This project aims at helping Portfolio Managers to optimize their quantitative strategies.
Recently, particularly with the advent of new computer tools, software optimization and saving time are very important factors in a highly competitive sector like Finance.
In this context, the improvement of technical indicators generating a buy or sell signal is a major challenge and many tools have been created to make them more effective. This concern for efficiency led us to explore the best (and most innovative way) that would allow us a further improvement of these indicators. The technique of frequent patterns seemed to be the most appropriate method to allow Portfolio Managers to optimize their quantitative strategies.
Our method is to assign a signature to frequent market configurations. PLC "trading" is finding the most accurate signatures using a "back-testing" procedure for use with technical indicators to improve their performances.

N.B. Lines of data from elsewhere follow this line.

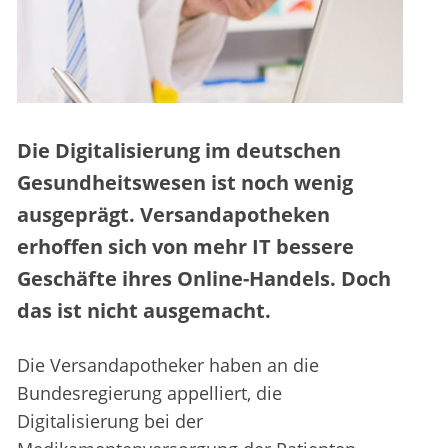
Die Digitalisierung im deutschen
Gesundheitswesen ist noch wenig
ausgeprägt. Versandapotheken
erhoffen sich von mehr IT bessere
Geschäfte ihres Online-Handels. Doch
das ist nicht ausgemacht.
Die Versandapotheker haben an die
Bundesregierung appelliert, die
Digitalisierung bei der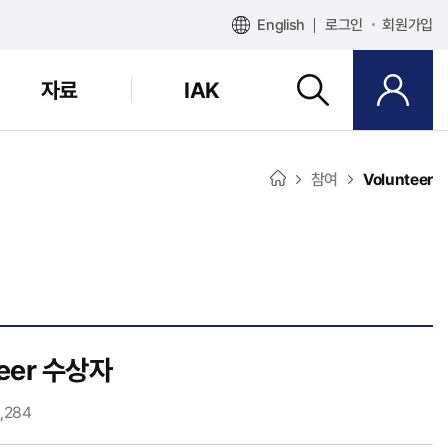
English
로그인
회원가입
자료
IAK
참여
Volunteer
eer 수상자
,284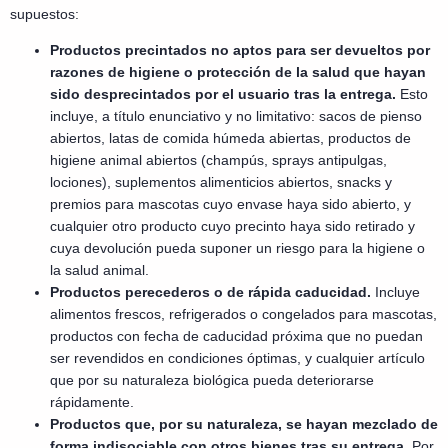
supuestos:
Productos precintados no aptos para ser devueltos por
razones de higiene o protección de la salud que hayan
sido desprecintados por el usuario tras la entrega.
Esto
incluye, a título enunciativo y no limitativo: sacos de pienso
abiertos, latas de comida húmeda abiertas, productos de
higiene animal abiertos (champús, sprays antipulgas,
lociones), suplementos alimenticios abiertos, snacks y
premios para mascotas cuyo envase haya sido abierto, y
cualquier otro producto cuyo precinto haya sido retirado y
cuya devolución pueda suponer un riesgo para la higiene o
la salud animal.
Productos perecederos o de rápida caducidad.
Incluye
alimentos frescos, refrigerados o congelados para mascotas,
productos con fecha de caducidad próxima que no puedan
ser revendidos en condiciones óptimas, y cualquier artículo
que por su naturaleza biológica pueda deteriorarse
rápidamente.
Productos que, por su naturaleza, se hayan mezclado de
forma indisociable con otros bienes tras su entrega.
Por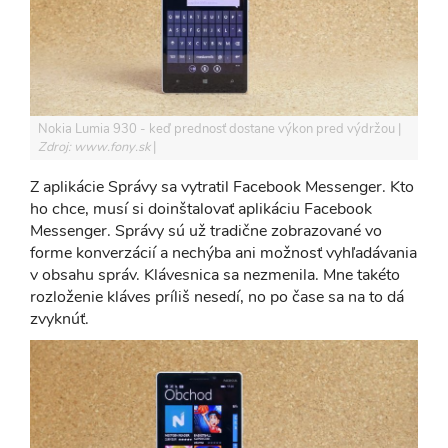
Nokia Lumia 930 - keď prednosť dostane výkon pred výdržou
Zdroj: www.fony.sk
Z aplikácie Správy sa vytratil Facebook Messenger. Kto
ho chce, musí si doinštalovať aplikáciu Facebook
Messenger. Správy sú už tradične zobrazované vo
forme konverzácií a nechýba ani možnosť vyhľadávania
v obsahu správ. Klávesnica sa nezmenila. Mne takéto
rozloženie kláves príliš nesedí, no po čase sa na to dá
zvyknúť.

Indeed it must be determined that the signatures combined with the indicator outperform indicator alone. To find and extract the frequent patterns we use the algorithm "FP-Tree" which we found to be the most efficient algorithm to perform this task.

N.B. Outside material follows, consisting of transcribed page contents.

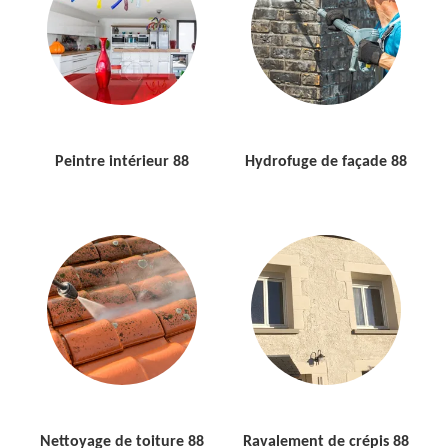
Peintre intérieur 88
Hydrofuge de façade 88
Nettoyage de toiture 88
Ravalement de crépis 88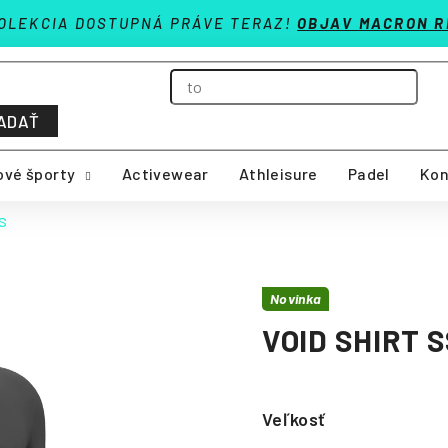
OLEKCIA DOSTUPNÁ PRÁVE TERAZ!
OBJAV MACRON R
ADAŤ
vé športy
Activewear
Athleisure
Padel
Kon
SS
Novinka
VOID SHIRT 
Veľkosť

Indeed the FP-Tree algorithm allows reducing the number of scanning of the database. The tree structure will allow the algorithm to have all the information it needs, what will have a positive effect on both the efficiency of mining and the processing time.
The only inconvenient of this algorithm related is that the construction of the FP-tree structure can be long and may consume a lot of system resources. We also introduced some epsilon value that will play the role of gauge, the larger epsilon is, the better opportunity we have to find frequent patterns. However, the smaller epsilon is, the more accurate is the result.
A graphical interface will be available to the Portfolio Manager so that it can return to its simple excel file containing the data he wants to be treated and the percentage of the minimum support. Our software will give him j + 1, j +5 and j+10 yields and standard deviation.
After several back-testing over different periods, we can conclude two things, the first is that our tests have failed to create effective signatures as major economic alterations between 1929 and 2008 can not be anticipable and the second thing is that our results also depend on the value of epsilon. We did many back-testing to be able to find the right value of epsilon. Indeed, we selected a range of values ??of epsilon to do the back-test: from 0.01 to 1. For example, 0.01 means that we only take a piece of information out of 100.
To enhance our results, we thought to integrate an exponential law to our algorithm, what would give more weight to recent information. Years of improvement of technical analysis have made recent information more precise and more complete than old information, so with this exponential law, we could give more weight to the latest results.